(Collected data)
- - -

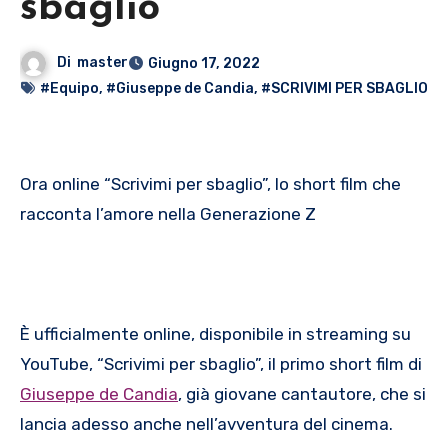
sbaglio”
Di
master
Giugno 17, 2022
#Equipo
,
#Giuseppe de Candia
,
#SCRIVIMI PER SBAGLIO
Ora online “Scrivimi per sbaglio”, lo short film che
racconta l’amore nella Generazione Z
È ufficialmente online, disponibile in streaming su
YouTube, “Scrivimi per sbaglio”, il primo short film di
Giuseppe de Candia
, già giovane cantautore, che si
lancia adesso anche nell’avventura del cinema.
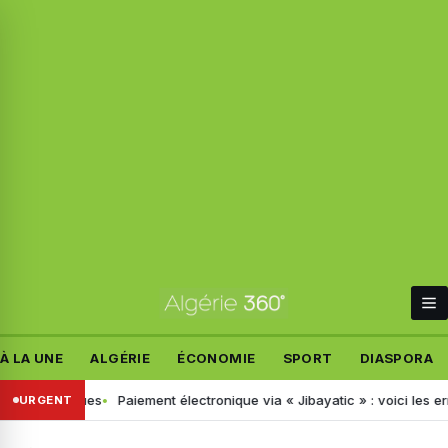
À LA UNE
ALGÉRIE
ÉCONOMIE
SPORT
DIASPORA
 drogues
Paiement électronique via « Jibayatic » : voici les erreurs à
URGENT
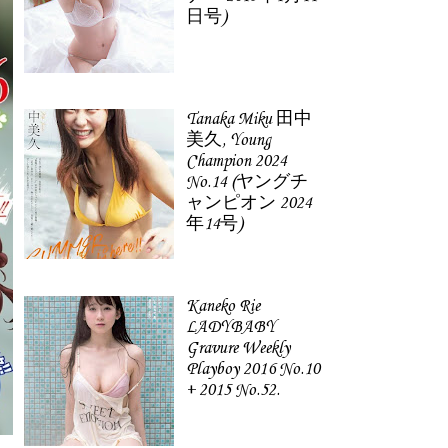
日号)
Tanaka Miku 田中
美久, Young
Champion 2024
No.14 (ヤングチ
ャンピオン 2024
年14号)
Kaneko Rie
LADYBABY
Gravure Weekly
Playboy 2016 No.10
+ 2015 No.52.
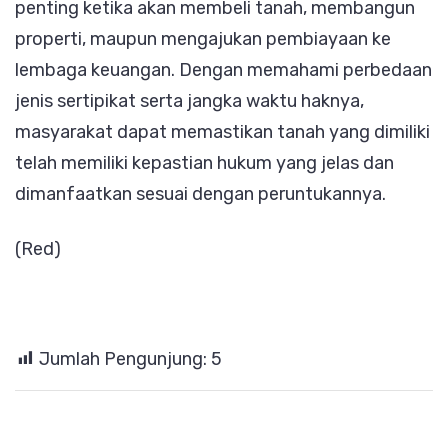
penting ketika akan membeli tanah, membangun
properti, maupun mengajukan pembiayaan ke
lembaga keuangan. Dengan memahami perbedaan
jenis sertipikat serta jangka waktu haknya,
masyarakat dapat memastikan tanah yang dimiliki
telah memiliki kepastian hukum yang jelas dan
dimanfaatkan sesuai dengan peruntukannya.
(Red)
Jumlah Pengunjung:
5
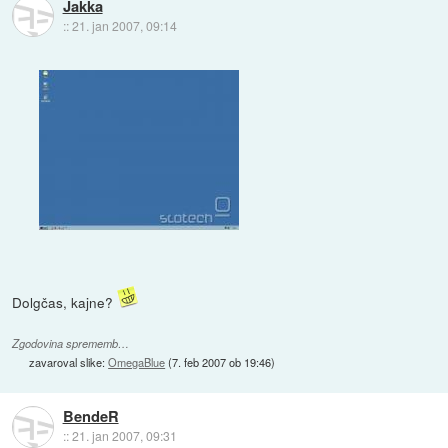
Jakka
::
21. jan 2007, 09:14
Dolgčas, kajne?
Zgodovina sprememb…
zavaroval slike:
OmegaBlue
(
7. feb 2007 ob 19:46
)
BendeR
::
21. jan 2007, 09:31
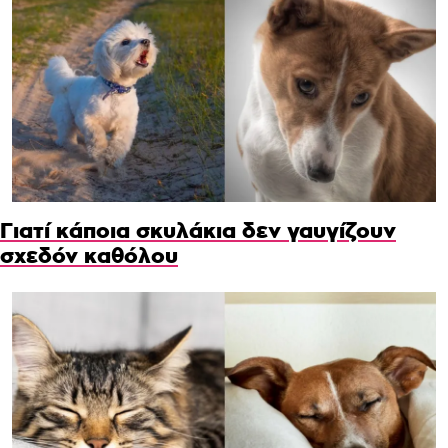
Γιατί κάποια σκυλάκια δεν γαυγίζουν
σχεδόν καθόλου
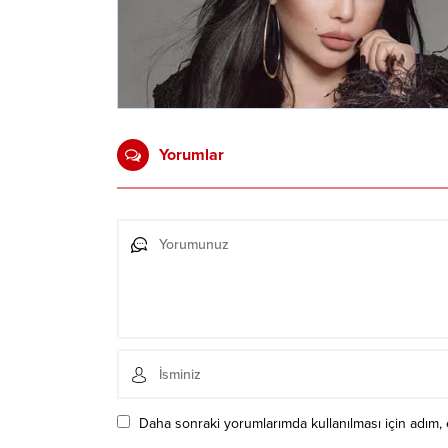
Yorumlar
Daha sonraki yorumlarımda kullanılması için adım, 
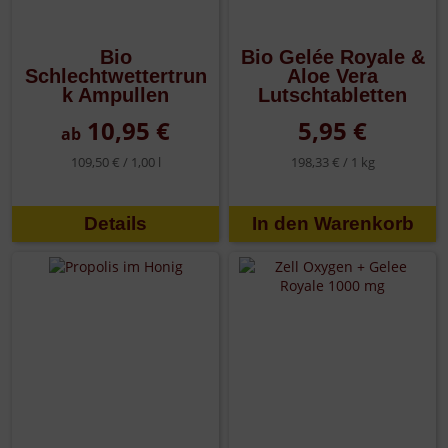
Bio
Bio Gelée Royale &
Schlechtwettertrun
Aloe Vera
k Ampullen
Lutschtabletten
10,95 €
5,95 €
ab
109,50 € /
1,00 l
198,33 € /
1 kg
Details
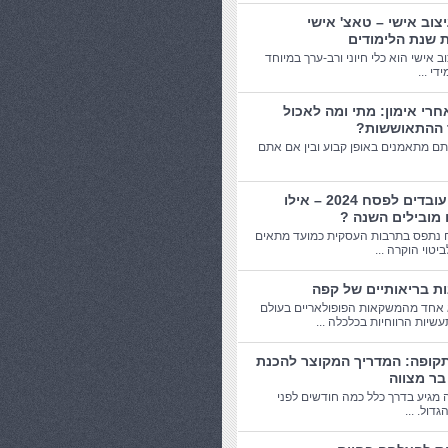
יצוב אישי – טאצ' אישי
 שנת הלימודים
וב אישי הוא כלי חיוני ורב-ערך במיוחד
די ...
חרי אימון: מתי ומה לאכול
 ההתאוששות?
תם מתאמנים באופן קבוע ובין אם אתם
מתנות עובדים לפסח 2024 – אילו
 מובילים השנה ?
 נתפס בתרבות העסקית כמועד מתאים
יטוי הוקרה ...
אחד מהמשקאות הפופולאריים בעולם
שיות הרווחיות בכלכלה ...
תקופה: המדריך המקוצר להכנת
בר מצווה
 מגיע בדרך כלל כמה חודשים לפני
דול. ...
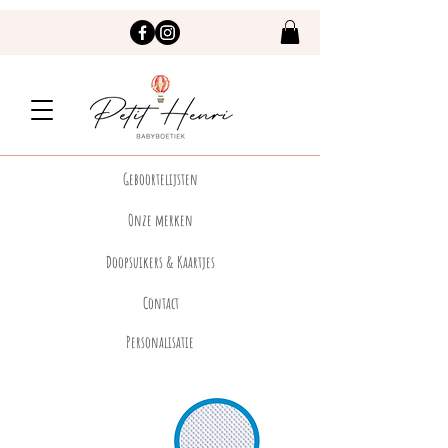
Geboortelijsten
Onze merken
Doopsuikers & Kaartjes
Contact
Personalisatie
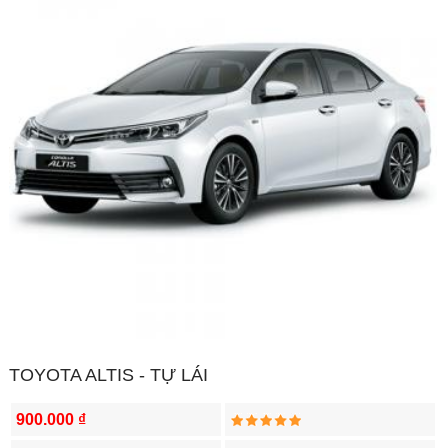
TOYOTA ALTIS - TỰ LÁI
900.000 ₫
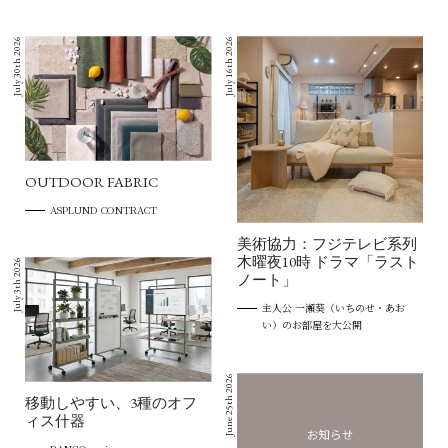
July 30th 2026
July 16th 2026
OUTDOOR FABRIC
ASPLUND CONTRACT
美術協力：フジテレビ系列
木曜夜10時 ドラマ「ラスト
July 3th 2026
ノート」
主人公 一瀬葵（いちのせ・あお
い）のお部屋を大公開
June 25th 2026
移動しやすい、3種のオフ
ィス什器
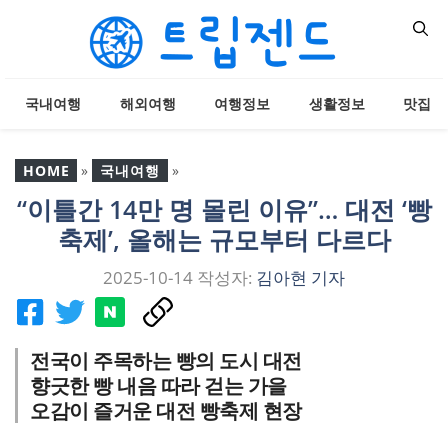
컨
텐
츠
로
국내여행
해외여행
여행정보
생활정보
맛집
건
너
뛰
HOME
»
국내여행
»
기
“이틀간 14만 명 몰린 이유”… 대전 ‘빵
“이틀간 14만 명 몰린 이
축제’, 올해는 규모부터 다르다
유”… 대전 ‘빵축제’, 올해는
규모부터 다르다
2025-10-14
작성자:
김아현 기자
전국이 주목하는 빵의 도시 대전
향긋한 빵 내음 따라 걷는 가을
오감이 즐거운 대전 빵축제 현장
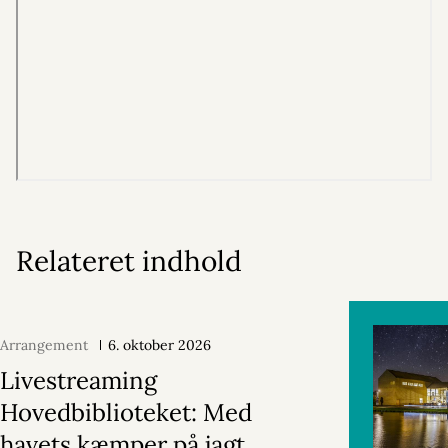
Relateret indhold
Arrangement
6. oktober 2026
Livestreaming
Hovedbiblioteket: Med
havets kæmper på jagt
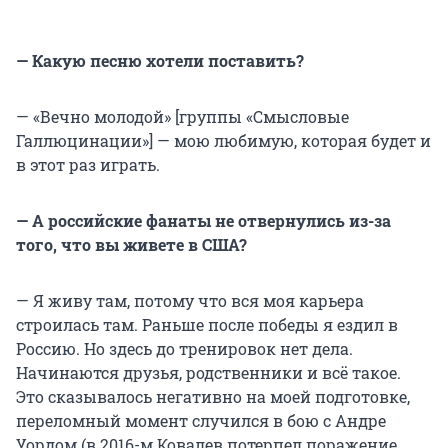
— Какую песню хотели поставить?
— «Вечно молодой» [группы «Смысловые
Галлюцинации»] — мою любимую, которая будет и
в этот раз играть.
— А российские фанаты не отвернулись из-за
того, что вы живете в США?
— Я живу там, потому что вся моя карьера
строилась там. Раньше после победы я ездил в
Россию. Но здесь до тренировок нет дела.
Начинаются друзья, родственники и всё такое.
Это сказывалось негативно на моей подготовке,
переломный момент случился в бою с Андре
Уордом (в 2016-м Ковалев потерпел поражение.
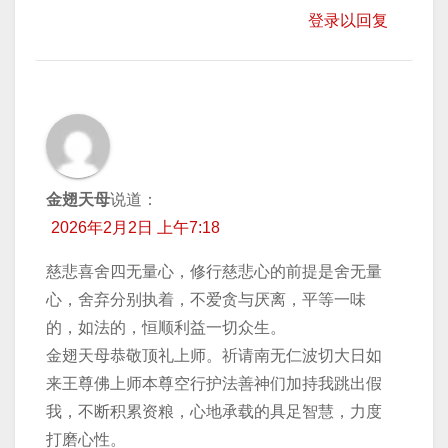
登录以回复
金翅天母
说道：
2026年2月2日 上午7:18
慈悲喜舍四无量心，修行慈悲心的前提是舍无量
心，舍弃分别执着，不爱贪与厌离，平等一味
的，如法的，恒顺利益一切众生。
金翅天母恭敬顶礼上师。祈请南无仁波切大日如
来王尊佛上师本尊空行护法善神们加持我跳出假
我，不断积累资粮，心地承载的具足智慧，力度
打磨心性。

- - -

Assignment: Your reply should consist solely of the lines above, from the opening line through the line with "יטוי הוקרה ...", reproduced exactly and without pictures.

Output of the exercise:
sbaglio”
Di
master
Giugno 17, 2022
#Equipo
,
#Giuseppe de Candia
,
#SCRIVIMI PER SBAGLIO
Ora online “Scrivimi per sbaglio”, lo short film che
racconta l’amore nella Generazione Z
È ufficialmente online, disponibile in streaming su
YouTube, “Scrivimi per sbaglio”, il primo short film di
Giuseppe de Candia
, già giovane cantautore, che si
lancia adesso anche nell’avventura del cinema.
À LA UNE
ALGÉRIE
ÉCONOMIE
SPORT
DIASPORA
 drogues
Paiement électronique via « Jibayatic » : voici les erreurs à
URGENT
日号)
Tanaka Miku 田中
美久, Young
Champion 2024
No.14 (ヤングチ
ャンピオン 2024
年14号)
Kaneko Rie
LADYBABY
Gravure Weekly
Playboy 2016 No.10
+ 2015 No.52.
penting ketika akan membeli tanah, membangun
properti, maupun mengajukan pembiayaan ke
lembaga keuangan. Dengan memahami perbedaan
jenis sertipikat serta jangka waktu haknya,
masyarakat dapat memastikan tanah yang dimiliki
telah memiliki kepastian hukum yang jelas dan
dimanfaatkan sesuai dengan peruntukannya.
(Red)
Jumlah Pengunjung:
5
Jakka
::
21. jan 2007, 09:14
Dolgčas, kajne?
Zgodovina sprememb…
zavaroval slike:
OmegaBlue
(
7. feb 2007 ob 19:46
)
BendeR
::
21. jan 2007, 09:31
Γιατί κάποια σκυλάκια δεν γαυγίζουν
σχεδόν καθόλου
Yorumlar
Daha sonraki yorumlarımda kullanılması için adım, 
Bio
Bio Gelée Royale &
Schlechtwettertrun
Aloe Vera
k Ampullen
Lutschtabletten
10,95 €
5,95 €
ab
109,50 € /
1,00 l
198,33 € /
1 kg
Details
יצוב אישי – טאצ' אישי
 שנת הלימודים
וב אישי הוא כלי חיוני ורב-ערך במיוחד
די ...
חרי אימון: מתי ומה לאכול
 ההתאוששות?
תם מתאמנים באופן קבוע ובין אם אתם
מתנות עובדים לפסח 2024 – אילו
 מובילים השנה ?
 נתפס בתרבות העסקית כמועד מתאים
יטוי הוקרה ...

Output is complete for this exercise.